Maya, as if in belated response, let fall a utensil with a crash into the kitchen sink.

The next day: water had collected at the end of the lane that opened on to the main road. If you went down the corridor outside the Admiral’s flat to the other end you might be able to espy some of the disorder that had been caused. Yet the post wasn’t late.

“O ma,” he said, digging urgently in his trouser pocket, “it’s still here. I forgot to give you this.”

She peered — she had reading glasses, but rarely used them — at the leaflet advertising bolero coats and salwaar kameez sets.

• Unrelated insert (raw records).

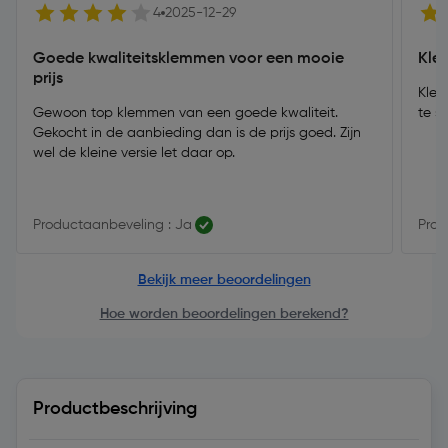
4
2025-12-29
Goede kwaliteitsklemmen voor een mooie
Kle
prijs
Klei
Gewoon top klemmen van een goede kwaliteit.
te s
Gekocht in de aanbieding dan is de prijs goed. Zijn
wel de kleine versie let daar op.
Productaanbeveling : Ja
Prod
Bekijk meer beoordelingen
Hoe worden beoordelingen berekend?
Productbeschrijving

“What’ll I do with this?” Then, her mind moving on: “Anyway, it might come in handy.” Was she thinking of a cousin’s daughter, Mahashweta, the only young woman in the family to whom they had, any more, a tangential relationship, for whom she might want to buy something if she came to Calcutta in the future?

“You might do some shopping there yourself.”

Jayojit’s mother didn’t have a sense of humour; or something handicapped its expression — because with her grandson she was almost nothing but teasing.

“For what, baba? Those shops are only meant for girls!”

When he’d married Amala, the salwaar kameez had just come into fashion; it had multiplied everywhere like a popular tune. Now, in its maturity, its prints were still multifarious and pleasing, like an annual blossoming.

Nothing in the post today except a statement of interest for the Admiral. Three months after their wedding Amala had begun to write to her mother-in-law from Arlington. The letters came with Mrs. Chatterjee’s name on the envelope, Mrs. Sumitra Chatterjee, in a neat running hand at first unfamiliar. They were determinedly chatty but formal, and full of questions, perhaps to camouflage some sense of inadequacy, about how things were at “home”; and, slow but destination-bound, they took two or three weeks to get here. To Mrs. Chatterjee they had given a fleeting pleasure, and also the obligation of having to reply in simple, serious sentences that were, however, laboriously composed; for she was a poor letter-writer.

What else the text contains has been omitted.